There are the obvious financial and legal advantages to getting married. For older people issues surrounding pensions and inheritance are often the reason they decide to get hitched after years together. But Miliband and Thornton are still young. And while the pressures on the leader of the Labour party will be slightly different to those of the average person, there is no mistaking that attitudes to marriage and family have changed. Getting married used to be about sex, living together and having children, but research shows this is no longer the case.

According to the latest British Social Attitudes (BSA) Survey, which was conducted in 2008, almost two-thirds of people now see little difference between marriage and living together. Fewer than a fifth of people took issue with it. Just under half thought cohabitation showed just as much commitment as getting married. When it comes to children, where opinion can often be a bit more traditional, only 28% said they believe married couples make better parents.
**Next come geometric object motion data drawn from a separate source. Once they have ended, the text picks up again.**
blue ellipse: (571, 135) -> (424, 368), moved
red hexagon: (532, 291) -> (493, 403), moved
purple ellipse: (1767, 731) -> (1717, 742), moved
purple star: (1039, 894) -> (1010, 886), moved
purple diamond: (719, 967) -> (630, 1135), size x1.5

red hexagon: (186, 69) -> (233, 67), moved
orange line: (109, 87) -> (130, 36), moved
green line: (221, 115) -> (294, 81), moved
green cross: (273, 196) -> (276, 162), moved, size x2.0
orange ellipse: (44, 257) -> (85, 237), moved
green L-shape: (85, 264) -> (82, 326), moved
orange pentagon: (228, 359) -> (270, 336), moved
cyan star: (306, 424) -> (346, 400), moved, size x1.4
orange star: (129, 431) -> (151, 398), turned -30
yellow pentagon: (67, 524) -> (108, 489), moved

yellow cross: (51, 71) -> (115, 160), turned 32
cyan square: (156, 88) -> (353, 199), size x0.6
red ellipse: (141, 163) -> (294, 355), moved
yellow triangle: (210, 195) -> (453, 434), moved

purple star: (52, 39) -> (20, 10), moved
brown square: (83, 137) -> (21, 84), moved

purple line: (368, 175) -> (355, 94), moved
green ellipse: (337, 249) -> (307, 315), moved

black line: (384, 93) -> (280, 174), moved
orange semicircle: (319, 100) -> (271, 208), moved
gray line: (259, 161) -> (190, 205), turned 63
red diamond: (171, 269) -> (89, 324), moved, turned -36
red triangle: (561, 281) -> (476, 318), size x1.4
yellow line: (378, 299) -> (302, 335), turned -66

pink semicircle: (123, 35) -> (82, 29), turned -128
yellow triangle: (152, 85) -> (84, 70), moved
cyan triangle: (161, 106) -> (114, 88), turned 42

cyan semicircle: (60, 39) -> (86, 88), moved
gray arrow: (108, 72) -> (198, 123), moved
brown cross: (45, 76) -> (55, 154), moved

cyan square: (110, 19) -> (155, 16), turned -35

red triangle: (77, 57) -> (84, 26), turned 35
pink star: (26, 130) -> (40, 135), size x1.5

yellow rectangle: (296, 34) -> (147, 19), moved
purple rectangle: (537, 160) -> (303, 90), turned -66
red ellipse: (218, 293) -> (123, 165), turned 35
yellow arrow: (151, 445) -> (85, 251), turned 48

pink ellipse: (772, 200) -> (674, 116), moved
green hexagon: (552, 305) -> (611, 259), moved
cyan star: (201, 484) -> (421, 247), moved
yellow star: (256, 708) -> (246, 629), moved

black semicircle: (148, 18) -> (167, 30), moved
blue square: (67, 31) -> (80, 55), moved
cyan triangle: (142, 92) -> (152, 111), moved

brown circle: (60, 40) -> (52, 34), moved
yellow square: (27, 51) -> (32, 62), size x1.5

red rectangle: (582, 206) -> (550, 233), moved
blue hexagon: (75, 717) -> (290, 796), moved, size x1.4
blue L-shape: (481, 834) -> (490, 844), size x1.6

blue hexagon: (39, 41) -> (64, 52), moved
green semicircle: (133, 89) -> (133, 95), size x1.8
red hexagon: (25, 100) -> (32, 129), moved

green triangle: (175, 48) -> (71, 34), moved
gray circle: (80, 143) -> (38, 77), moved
So why do it? Psychologist Donna Dawson, who has specialised in sex and relationships, says it is often about making a public statement."Having the children take part is like a ceremonial creation of a family and a public statement that they are all in it together. It's very much a 21st Century ritual, which more and more people will be doing. She says even when couples say there isn't a specific reason, there is "always something going on underneath". Sometimes it is about marking a different stage in a relationship, or they might have taken a long time because of the bad example they were set by their own parents. There is usually a reason, even if they are not fully aware of it.

Chris, 41, and his partner were together for nine years and had two children when they got married. He didn't feel any direct pressure from his partner or family, but says as his children got older he wanted them to have parents who were married."For me a big part of it was the children," he says. "I didn't want them to be asked at school why their parents weren't married. I suppose you could say that was me feeling a slight pressure to conform to social norms, but if I hadn't wanted to get married in the first place I definitely wouldn't have done it."

But people who get married after having children could actually be the traditionalists. Historically, the UK has a long tradition of informal "marriages" that were recognised by the community, says Penny Mansfield, director of the relationship research organisation One Plus One.

'Golden age'
"If you cohabited or had children together you were as good as married in everyone's eyes. It's only after the introduction of the Hardwicke Marriage Act in 1753 that marriage became a legal concept and unmarried couples became stigmatised. She says the "golden age" of marriage was as recent as the 1960s and 70s, when more people got married than ever before. Marriage was seen as a passport to adulthood, when you were allowed to have sex and live together.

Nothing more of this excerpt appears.